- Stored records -
▬▬▬▬▬▬
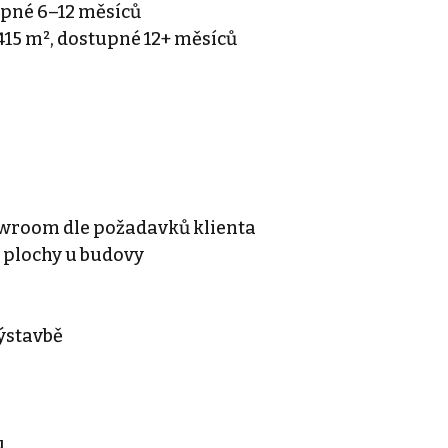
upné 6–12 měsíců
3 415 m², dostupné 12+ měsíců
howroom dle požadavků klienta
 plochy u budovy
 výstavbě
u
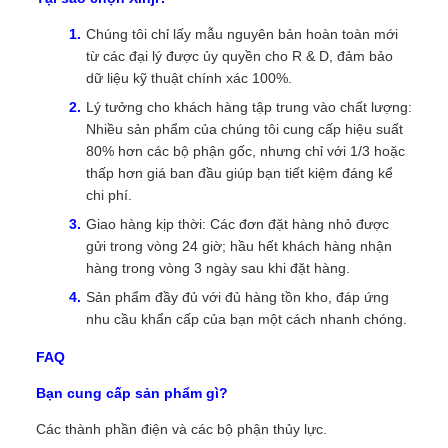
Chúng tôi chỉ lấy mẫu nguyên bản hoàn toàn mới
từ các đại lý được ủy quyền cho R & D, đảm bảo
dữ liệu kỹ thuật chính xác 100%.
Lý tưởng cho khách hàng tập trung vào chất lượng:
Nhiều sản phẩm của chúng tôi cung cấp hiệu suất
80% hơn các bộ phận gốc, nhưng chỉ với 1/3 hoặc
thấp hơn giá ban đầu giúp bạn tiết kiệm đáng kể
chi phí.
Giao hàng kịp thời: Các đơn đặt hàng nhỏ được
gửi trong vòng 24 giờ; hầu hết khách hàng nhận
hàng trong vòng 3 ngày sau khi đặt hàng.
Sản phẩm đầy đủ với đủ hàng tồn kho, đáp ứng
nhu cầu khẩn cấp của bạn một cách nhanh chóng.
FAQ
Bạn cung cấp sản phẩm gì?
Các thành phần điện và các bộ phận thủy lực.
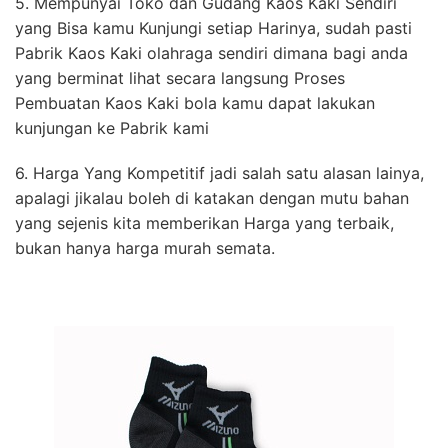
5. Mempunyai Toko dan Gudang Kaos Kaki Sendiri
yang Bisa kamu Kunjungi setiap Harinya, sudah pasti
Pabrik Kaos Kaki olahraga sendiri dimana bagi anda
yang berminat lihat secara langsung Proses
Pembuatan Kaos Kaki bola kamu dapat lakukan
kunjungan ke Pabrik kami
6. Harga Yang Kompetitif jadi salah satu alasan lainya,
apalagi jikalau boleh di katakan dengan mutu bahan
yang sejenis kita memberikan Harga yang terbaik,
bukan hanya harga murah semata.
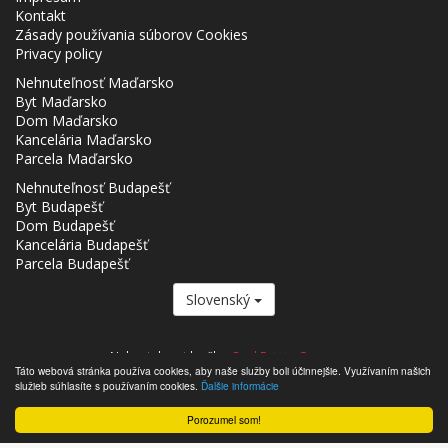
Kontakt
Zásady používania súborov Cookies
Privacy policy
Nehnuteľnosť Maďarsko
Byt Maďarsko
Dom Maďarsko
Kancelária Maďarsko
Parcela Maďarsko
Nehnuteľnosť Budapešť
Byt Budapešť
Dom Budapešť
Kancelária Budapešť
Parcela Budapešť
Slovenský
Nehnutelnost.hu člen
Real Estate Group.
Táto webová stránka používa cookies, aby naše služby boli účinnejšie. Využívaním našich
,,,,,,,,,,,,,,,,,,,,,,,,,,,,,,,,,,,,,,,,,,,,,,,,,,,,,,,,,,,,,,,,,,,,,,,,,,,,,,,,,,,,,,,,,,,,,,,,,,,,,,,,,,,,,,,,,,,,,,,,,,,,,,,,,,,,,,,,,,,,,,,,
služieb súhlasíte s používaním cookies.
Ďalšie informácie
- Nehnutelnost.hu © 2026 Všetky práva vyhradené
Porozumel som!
▬▬▬▬▬▬
- WORK INSTRUCTIONS -
Once the pictures are removed, output the entries above exactly as given.

- RESPONSE FOR THIS EXERCISE -
upné 6–12 měsíců
3 415 m², dostupné 12+ měsíců
howroom dle požadavků klienta
 plochy u budovy
 výstavbě
u
Chúng tôi chỉ lấy mẫu nguyên bản hoàn toàn mới
từ các đại lý được ủy quyền cho R & D, đảm bảo
dữ liệu kỹ thuật chính xác 100%.
Lý tưởng cho khách hàng tập trung vào chất lượng:
Nhiều sản phẩm của chúng tôi cung cấp hiệu suất
80% hơn các bộ phận gốc, nhưng chỉ với 1/3 hoặc
thấp hơn giá ban đầu giúp bạn tiết kiệm đáng kể
chi phí.
Giao hàng kịp thời: Các đơn đặt hàng nhỏ được
gửi trong vòng 24 giờ; hầu hết khách hàng nhận
hàng trong vòng 3 ngày sau khi đặt hàng.
Sản phẩm đầy đủ với đủ hàng tồn kho, đáp ứng
nhu cầu khẩn cấp của bạn một cách nhanh chóng.
FAQ
Bạn cung cấp sản phẩm gì?
Các thành phần điện và các bộ phận thủy lực.
5. Mempunyai Toko dan Gudang Kaos Kaki Sendiri
yang Bisa kamu Kunjungi setiap Harinya, sudah pasti
Pabrik Kaos Kaki olahraga sendiri dimana bagi anda
yang berminat lihat secara langsung Proses
Pembuatan Kaos Kaki bola kamu dapat lakukan
kunjungan ke Pabrik kami
6. Harga Yang Kompetitif jadi salah satu alasan lainya,
apalagi jikalau boleh di katakan dengan mutu bahan
yang sejenis kita memberikan Harga yang terbaik,
bukan hanya harga murah semata.
Kontakt
Zásady používania súborov Cookies
Privacy policy
Nehnuteľnosť Maďarsko
Byt Maďarsko
Dom Maďarsko
Kancelária Maďarsko
Parcela Maďarsko
Nehnuteľnosť Budapešť
Byt Budapešť
Dom Budapešť
Kancelária Budapešť
Parcela Budapešť
Slovenský
Nehnutelnost.hu člen
Real Estate Group.
Táto webová stránka používa cookies, aby naše služby boli účinnejšie. Využívaním našich
,,,,,,,,,,,,,,,,,,,,,,,,,,,,,,,,,,,,,,,,,,,,,,,,,,,,,,,,,,,,,,,,,,,,,,,,,,,,,,,,,,,,,,,,,,,,,,,,,,,,,,,,,,,,,,,,,,,,,,,,,,,,,,,,,,,,,,,,,,,,,,,,
služieb súhlasíte s používaním cookies.
Ďalšie informácie
- Nehnutelnost.hu © 2026 Všetky práva vyhradené
Porozumel som!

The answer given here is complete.